Monday, July 3, 2017

Easy debug with Jupyter

Ok, there are plenty of debuggers out there, starting with ipdb. But in many cases, I'm just interested in inspecting the value of the variables of the function where the error happened. In fact, this type of post mortem debugging is very effective and I developed a package for that: jupydbg (on github)

It's really simple: first install the package (from pypi: pip install jupydbg or download from github and unzip in your pythonpath)

The first package, catch, can be used as follows:
  • import catch from the module
  • invoke the magic %%catch in your cell where an error occurs
  • selects the frame that you want to inspect
  • click on the button next to it
  • then call %eval in a next cell to inspect the data


The second package is to run unittest interactively.
import jupydbg.jupytest
then %test <the suite, case or method>





Monday, May 29, 2017

Size matters

In a recent project whose objective is shot transition detection, the simplest algorithm I was testing required the calculation of the standard deviation of each image. With numpy, assuming that X is an array containing the images, it's as simple as:

N = X.shape[0] # number of images
X0 = X.reshape((N,-1)) #flattens the images
np.std(X0,axis=1) # calculates one value by image

It's however relatively slow.

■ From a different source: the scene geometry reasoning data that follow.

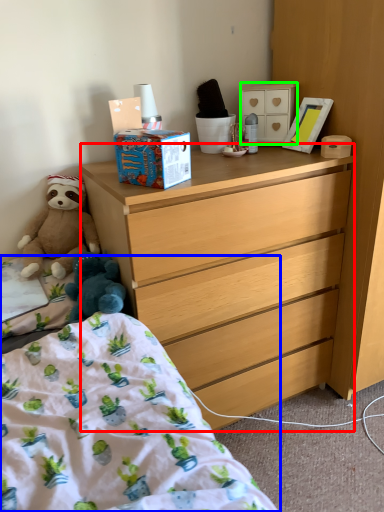 Question: Which object is positioned farthest from desk (highlighted by a red box)? Select from bed (highlighted by a blue box) and cabinetry (highlighted by a green box).

Choices:
 (A) bed
 (B) cabinetry

Answer: (B) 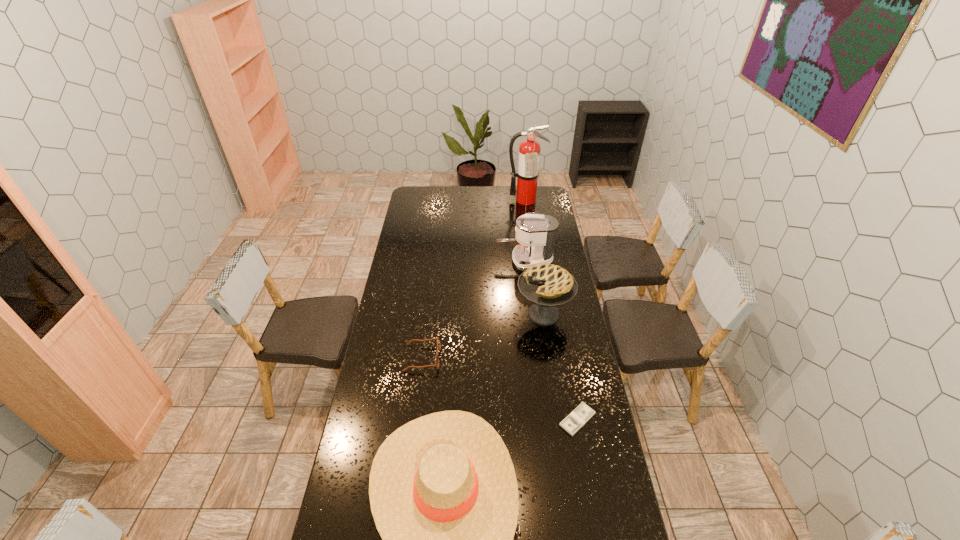 Find the location of a particular element. pie that is at the right edge is located at coordinates (547, 286).

Image resolution: width=960 pixels, height=540 pixels. I want to click on dollar that is positioned at the right edge, so click(582, 414).

You are a GUI agent. You are given a task and a screenshot of the screen. Output one action in this format:
    pyautogui.click(x=<x>, y=<y>)
    Task: Click on the object present at the far right corner
    This screenshot has height=540, width=960.
    Given the screenshot: What is the action you would take?
    pyautogui.click(x=527, y=174)

In order to click on vacant space at the far edge of the desktop in this screenshot , I will do `click(512, 199)`.

I want to click on vacant space at the left edge of the desktop, so click(418, 296).

In the image, there is a desktop. At what (x,y) coordinates should I click in order to perform the action: click on vacant space at the right edge. Please return your answer as a coordinate pair (x, y). The height and width of the screenshot is (540, 960). Looking at the image, I should click on (565, 409).

The width and height of the screenshot is (960, 540). In the image, there is a desktop. What are the coordinates of `vacant space at the far left corner` in the screenshot? It's located at (428, 203).

Find the location of a particular element. The height and width of the screenshot is (540, 960). free spot at the far right corner of the desktop is located at coordinates (541, 192).

Where is `free spot between the pie and the third nearest object`? The width and height of the screenshot is (960, 540). free spot between the pie and the third nearest object is located at coordinates (483, 336).

Identify the location of free space between the coffee maker and the fourth farthest object. (473, 309).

The formula is simple. std could be calculated as
np.mean(X**2,axis=1)-np.mean(X,axis=1)**2
or
np.mean((X-np.mean(X,axis=1))**2,axis=1)

I tested the first formula as written above, with X a vector of uint8 (unsigned integer on 8 bits). There was a good surprise: it was much faster. And a bad one: the result was completely wrong. The reason is that the image is made of pixels, which are coded as 3 bytes, each of them containing the luminosity of each channel (red, green, blue) from 0 to 255. It's stored in an unsigned byte, which goes from 0 to 255 also, for memory efficiency. The problem is that by default, it will store the results of its operations in a vector of the same type, which means that instead of calculating $X^2$, it will calculate $X^2 \mod 256$.

Most of the time, numpy is smart and runs the calculation in the proper type: for instance np.std above uses double precision float numbers (float64). However converting to that type requires time, which explains the poor performance. Since I needed also to calculate the mean of the array, the best performance I could achieve was using the following:

mean = np.mean(X0,axis=1)
np.sqrt(np.mean(X0.astype(np.uint16)**2,axis=1)-mean**2)

The conversion to unit16 is required to process the squaring, but requires less time than the conversion to double precision. Numpy calculates the mean using a double but we need one by image, not one by pixel. For a vector or 4000 images of 245760 pixels each, the calculation now takes 1.36s compared to 2.46s initially.

Friday, May 12, 2017

Python and Excel

In personal projects as well as in my job, I've often had to load data coming from Excel files. Tens of them. In all sorts of flavors, shapes and versions. csv, xls, xlsx and more, such pdf exports. The worst of if is that even inside a workbook the file has its own formatting: tables separated with blank lines, changing headers, strangely formatted dates, nothing can stop the creativity of the authors.

There are many Python packages to load them: csv is pretty well managed with the included csv module or numpy or pandas. xlrd can read xls files with formatting and xlsx without. openpyxl can read and write xlsx files. But I felt I needed a higher level package that could handle the layout inside a sheet.

Here's Sheetparser, a Python module whose idea is to describe the layout of the sheet with spatial patterns, allowing for changes in actual position of the elements. 
Let's take an example: the sheet below is made of 2 tables and some lines, separated by empty lines:


If the size of the tables change between 2 versions of the file, it can become quite tedious to write the code to read the data. With sheetpattern it's a simple as:

from sheetpattern import *
sheet = load_workbook(filename)['Sheet2']
pattern = Sheet('sheet', Rows,
                Table, Empty, Table, Empty,
                Line, Line)
context = PythonObjectContext()
pattern.match_range(sheet, context)
assert context.table.data[0][0] == 'a11'
        
And it's easy to make that code tolerant to small layout changes. I think the library works well and changed the way I load and write Excel sheets programmatically.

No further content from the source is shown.